Life Itself film review: Oscar Isaac, Olivia Wilde in self-important family melodrama
- Dan Fogelman’s trite film charts the repercussions of a traumatic event on four generations of one family
- Committed, engaged performances from a cast that includes Antonio Banderas and Annette Bening are not enough to save a hackneyed, contrived tale
“Life will always be unpredictable and surprising” is the flimsy observation at the centre of writer-director Dan Fogelman’s self-important opus. Blissfully unaware of its own triteness, Life Itself examines the repercussions of a single traumatic event on four generations of the same family.
In the film’s opening moments, Samuel L. Jackson appears to introduce the concept of the “unreliable narrator”, a storytelling device in which a character speaking to the audience is lying, or manipulating the truth to their own advantage.

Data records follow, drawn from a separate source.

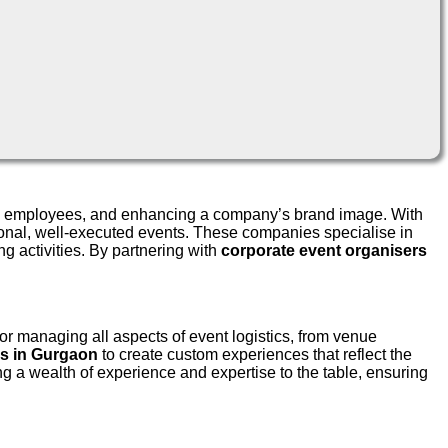
aging employees, and enhancing a company’s brand image. With
sional, well-executed events. These companies specialise in
g activities. By partnering with
corporate event organisers
or managing all aspects of event logistics, from venue
s in Gurgaon
to create custom experiences that reflect the
g a wealth of experience and expertise to the table, ensuring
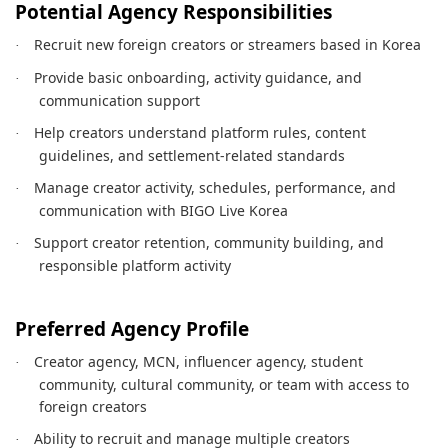
Potential Agency Responsibilities
Recruit new foreign creators or streamers based in Korea
·
Provide basic onboarding, activity guidance, and
·
communication support
Help creators understand platform rules, content
·
guidelines, and settlement-related standards
Manage creator activity, schedules, performance, and
·
communication with BIGO Live Korea
Support creator retention, community building, and
·
responsible platform activity
Preferred Agency Profile
Creator agency, MCN, influencer agency, student
·
community, cultural community, or team with access to
foreign creators
Ability to recruit and manage multiple creators
·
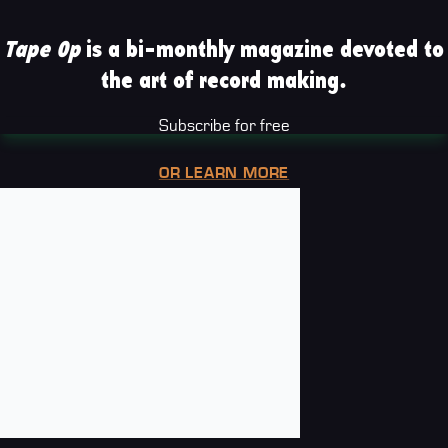
Tape Op
is a bi-monthly magazine devoted to
the art of record making.
Subscribe for free
OR LEARN MORE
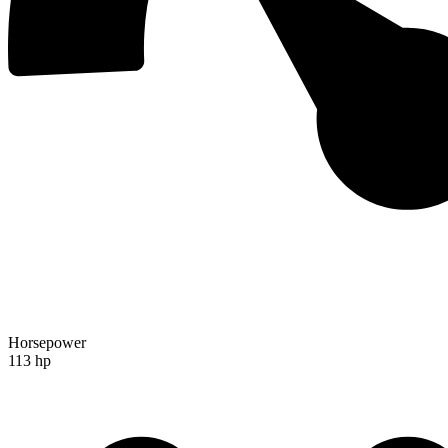
Horsepower
113 hp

Using chapters to focus on each different character, the film follows Will (Oscar Isaac), a would-be scriptwriter who is reeling from the break-up of his marriage to Abbie (Olivia Wilde).

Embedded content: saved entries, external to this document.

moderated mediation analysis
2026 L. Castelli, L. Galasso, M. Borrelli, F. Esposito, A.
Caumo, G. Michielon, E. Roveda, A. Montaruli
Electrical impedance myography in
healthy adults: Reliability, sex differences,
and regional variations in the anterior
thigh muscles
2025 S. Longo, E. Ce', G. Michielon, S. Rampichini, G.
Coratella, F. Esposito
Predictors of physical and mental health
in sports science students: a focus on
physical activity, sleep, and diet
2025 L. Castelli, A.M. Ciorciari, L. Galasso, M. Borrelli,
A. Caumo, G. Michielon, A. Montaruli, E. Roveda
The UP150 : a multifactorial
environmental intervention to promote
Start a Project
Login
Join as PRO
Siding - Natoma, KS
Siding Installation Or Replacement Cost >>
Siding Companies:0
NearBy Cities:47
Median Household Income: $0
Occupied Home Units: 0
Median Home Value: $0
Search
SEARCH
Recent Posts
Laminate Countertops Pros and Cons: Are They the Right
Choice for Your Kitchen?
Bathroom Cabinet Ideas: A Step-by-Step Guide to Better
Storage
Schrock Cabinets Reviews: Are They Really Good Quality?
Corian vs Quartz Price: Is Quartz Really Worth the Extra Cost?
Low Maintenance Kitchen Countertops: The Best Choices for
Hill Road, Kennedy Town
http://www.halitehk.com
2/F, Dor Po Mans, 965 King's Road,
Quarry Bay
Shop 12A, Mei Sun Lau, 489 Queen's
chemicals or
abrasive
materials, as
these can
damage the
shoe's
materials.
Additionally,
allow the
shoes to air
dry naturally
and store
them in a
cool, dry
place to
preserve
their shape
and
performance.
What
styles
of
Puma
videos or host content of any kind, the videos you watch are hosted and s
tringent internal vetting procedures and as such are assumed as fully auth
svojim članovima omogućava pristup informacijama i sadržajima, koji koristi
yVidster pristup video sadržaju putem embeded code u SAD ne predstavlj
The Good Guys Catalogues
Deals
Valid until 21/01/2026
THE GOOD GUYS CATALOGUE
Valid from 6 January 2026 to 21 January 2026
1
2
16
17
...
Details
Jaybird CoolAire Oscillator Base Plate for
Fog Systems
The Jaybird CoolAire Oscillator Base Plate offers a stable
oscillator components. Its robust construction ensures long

Throughout the film we see characters lie in order to protect themselves and each other, and observe how their histories and legacies become distorted and manipulated over the generations. Life itself, the film argues, is the most unreliable narrator of all.
Riding high on the success of his TV drama series This Is Us, Fogelman assembles a glitzy cast who deliver committed and engaging work, despite the shortcomings of the script.
One suspects the numerous coincidences that unfold may have appeared clever on the page but, played out on screen, the all-too-tidy web by which Fogelman’s ensemble of characters interconnect plays as hackneyed and contrived.
Nevertheless, the likes of Antonio Banderas, Mandy Patinkin, Olivia Cooke and Laia Costa do their utmost to bring a degree of honesty to his fantastical world view.